基金supported by the National Natural Science Foundation of China,No.30772229(to JNZ),No.81200907(to HJW)the Natural Science Foundation of Tianjin of China,No.12JCQNJC06800(to HJW)+1 种基金the Science and Technology Projects in Key Areas of Traditional Chinese Medicine of Tianjin of China,No.2018001(to ZGW)the Scientific Research Program Project of Tianjin Education Commission of China,No.2018ZD03(to ZGW)

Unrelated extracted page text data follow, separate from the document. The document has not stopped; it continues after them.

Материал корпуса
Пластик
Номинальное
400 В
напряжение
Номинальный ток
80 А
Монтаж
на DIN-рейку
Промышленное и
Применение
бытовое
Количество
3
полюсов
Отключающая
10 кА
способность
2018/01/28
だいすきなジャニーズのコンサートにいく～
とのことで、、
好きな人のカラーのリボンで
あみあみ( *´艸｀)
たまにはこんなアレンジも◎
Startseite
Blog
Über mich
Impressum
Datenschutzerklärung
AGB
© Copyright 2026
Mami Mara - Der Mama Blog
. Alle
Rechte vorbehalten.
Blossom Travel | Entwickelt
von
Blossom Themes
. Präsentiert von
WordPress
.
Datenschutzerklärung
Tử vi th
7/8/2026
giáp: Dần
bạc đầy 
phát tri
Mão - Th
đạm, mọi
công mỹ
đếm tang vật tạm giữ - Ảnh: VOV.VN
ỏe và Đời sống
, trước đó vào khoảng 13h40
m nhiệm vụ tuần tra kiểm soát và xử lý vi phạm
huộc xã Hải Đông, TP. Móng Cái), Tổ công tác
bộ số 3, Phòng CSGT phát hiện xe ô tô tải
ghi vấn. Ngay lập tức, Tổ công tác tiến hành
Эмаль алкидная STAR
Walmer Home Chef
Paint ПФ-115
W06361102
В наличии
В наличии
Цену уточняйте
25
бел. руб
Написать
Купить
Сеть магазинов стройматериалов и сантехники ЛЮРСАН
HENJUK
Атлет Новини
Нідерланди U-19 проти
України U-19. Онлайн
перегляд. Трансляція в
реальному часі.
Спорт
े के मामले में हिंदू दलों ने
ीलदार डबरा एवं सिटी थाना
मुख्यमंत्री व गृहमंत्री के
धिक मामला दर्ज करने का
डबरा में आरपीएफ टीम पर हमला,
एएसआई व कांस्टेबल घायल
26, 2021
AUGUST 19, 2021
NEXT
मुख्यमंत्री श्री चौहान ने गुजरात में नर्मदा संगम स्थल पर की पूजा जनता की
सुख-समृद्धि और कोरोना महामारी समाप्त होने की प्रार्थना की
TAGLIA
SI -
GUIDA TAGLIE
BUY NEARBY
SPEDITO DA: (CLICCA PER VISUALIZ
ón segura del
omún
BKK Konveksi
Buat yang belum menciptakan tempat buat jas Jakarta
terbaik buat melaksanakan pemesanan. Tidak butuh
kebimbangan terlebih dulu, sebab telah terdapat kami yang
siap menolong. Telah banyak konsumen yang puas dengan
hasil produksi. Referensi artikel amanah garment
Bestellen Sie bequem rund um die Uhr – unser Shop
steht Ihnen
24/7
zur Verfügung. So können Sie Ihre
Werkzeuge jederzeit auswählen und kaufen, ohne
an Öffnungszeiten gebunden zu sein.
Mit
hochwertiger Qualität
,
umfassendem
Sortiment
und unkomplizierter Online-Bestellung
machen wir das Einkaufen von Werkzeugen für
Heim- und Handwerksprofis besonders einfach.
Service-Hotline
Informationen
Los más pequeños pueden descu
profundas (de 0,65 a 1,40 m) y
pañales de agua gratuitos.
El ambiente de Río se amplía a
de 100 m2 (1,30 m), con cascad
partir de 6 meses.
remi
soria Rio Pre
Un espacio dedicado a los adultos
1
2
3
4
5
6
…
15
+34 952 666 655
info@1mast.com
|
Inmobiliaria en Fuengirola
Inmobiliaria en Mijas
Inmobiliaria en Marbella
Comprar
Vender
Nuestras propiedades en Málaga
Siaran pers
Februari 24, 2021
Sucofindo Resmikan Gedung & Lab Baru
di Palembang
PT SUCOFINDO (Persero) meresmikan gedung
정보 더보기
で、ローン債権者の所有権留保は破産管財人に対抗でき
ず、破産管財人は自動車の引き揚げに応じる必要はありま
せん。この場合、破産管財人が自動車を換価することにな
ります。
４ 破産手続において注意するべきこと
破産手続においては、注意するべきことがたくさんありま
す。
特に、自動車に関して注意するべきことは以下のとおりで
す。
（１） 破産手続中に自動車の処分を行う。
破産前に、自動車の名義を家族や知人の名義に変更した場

文摘Hyperglycemia reduces the number of circulating endothelial progenitor cells, accelerates their senescence and impairs their function.However, the relationship between blood glucose levels and endothelial progenitor cells in peripheral blood of patients with traumatic brain injury is unclear. In this study, 101 traumatic brain injury patients admitted to the Department of Neurosurgery, Tianjin Medical University General Hospital or the Department of Neurosurgery, Tianjin Huanhu Hospital, China, were enrolled from April 2005 to March 2007. The number of circulating endothelial progenitor cells and blood glucose levels were measured at 1, 4, 7, 14 and 21 days after traumatic brain injury by flow cytometry and automatic biochemical analysis, respectively. The number of circulating endothelial progenitor cells and blood sugar levels in 37 healthy control subjects were also examined. Compared with controls, the number of circulating endothelial progenitor cells in traumatic brain injury patients was decreased at 1 day after injury, and then increased at 4 days after injury,and reached a peak at 7 days after injury. Compared with controls, blood glucose levels in traumatic brain injury patients peaked at 1 day and then decreased until 7 days and then remained stable. At 1, 4, and 7 days after injury, the number of circulating endothelial progenitor cells was negatively correlated with blood sugar levels(r =-0.147, P < 0.05). Our results verify that hyperglycemia in patients with traumatic brain injury is associated with decreased numbers of circulating endothelial progenitor cells. This study was approved by the Ethical Committee of Tianjin Medical University General Hospital, China(approval No. 200501) in January 2015.